Rabbi Chanina ben Antignos offered one of the sharpest anti-idolatry arguments in the entire Mekhilta, and he did it with a single devastating observation about language. The Torah calls the pagan deity Molech by that name, and Chanina noticed that "Molech" sounds like "melech," the Hebrew word for king. His conclusion was withering: anything you make into a king over you becomes your god, even a chip of wood, even a broken shard of pottery.

The teaching cuts to the heart of what idolatry actually means in rabbinic thought. It is not merely about bowing to statues. It is about the act of coronation, the moment when a human being takes something created and elevates it to a position of ultimate authority. The chip and the shard are deliberately absurd examples. Rabbi Chanina was saying: look at how foolish this is. You can take the most worthless thing in existence and, by treating it as sovereign, you have committed the gravest sin in the Torah.

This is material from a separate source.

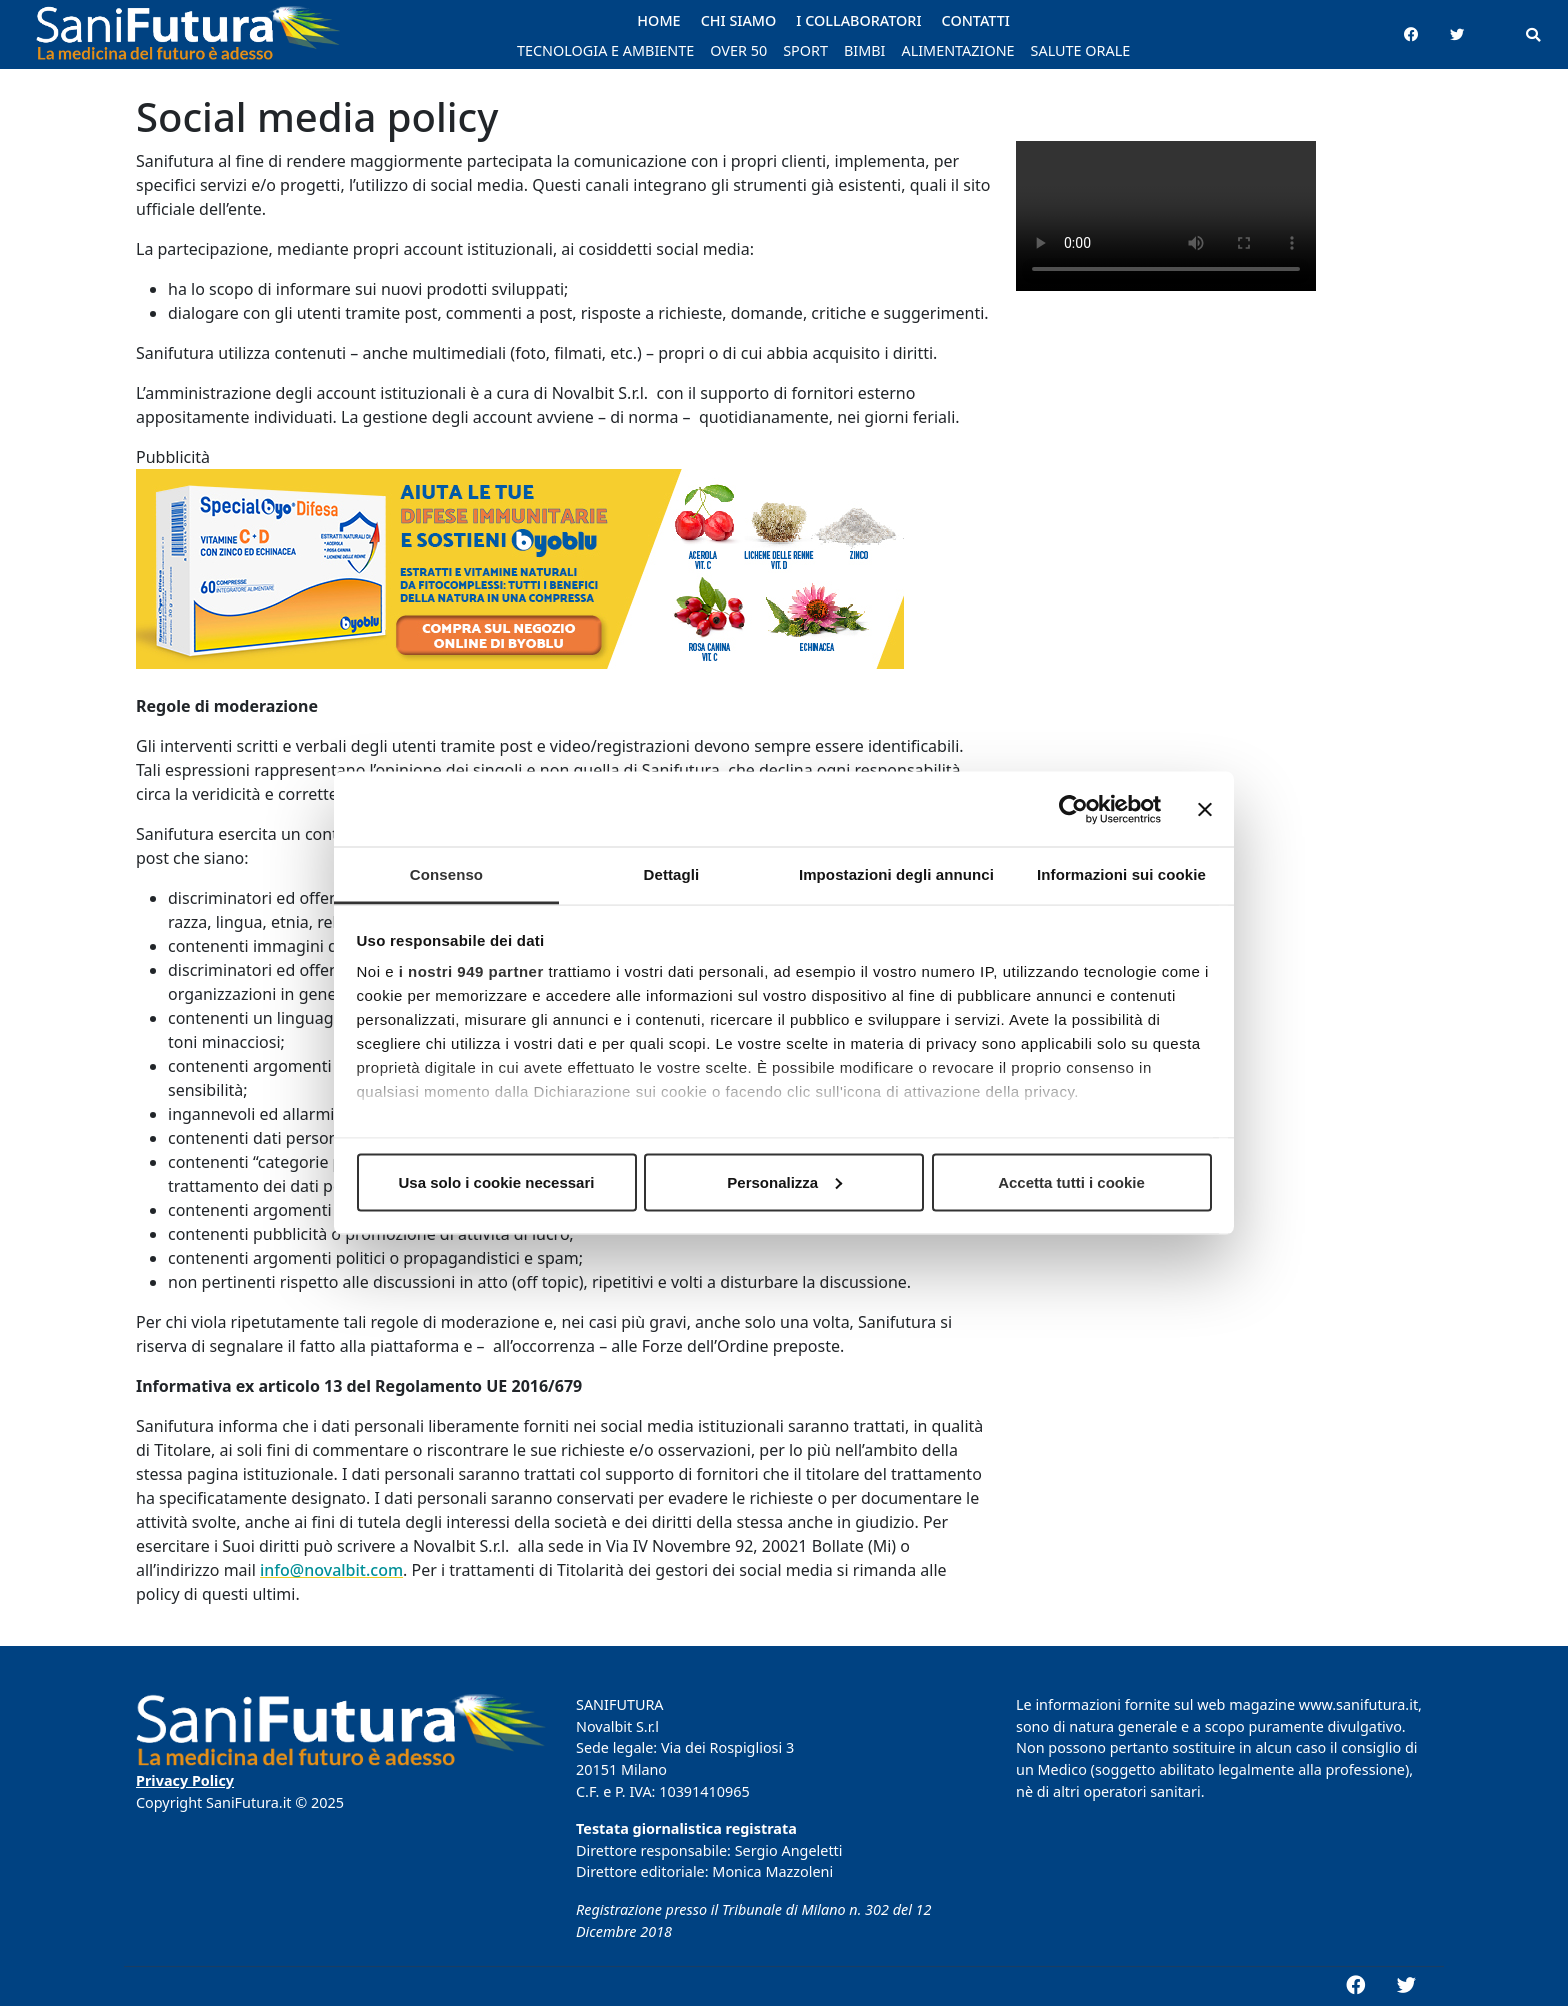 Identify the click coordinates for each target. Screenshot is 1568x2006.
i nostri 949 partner (471, 971)
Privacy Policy (185, 1780)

This wordplay, deriving theological truth from the sound and structure of Hebrew words, was a signature method of the Mekhilta. The rabbis believed that the Torah's language was divinely precise, and that even the names of foreign gods contained hidden lessons. Molech worship, which ancient sources describe as involving child sacrifice, was the ultimate example of misplaced sovereignty. You gave your children to a "king" that was nothing but a furnace.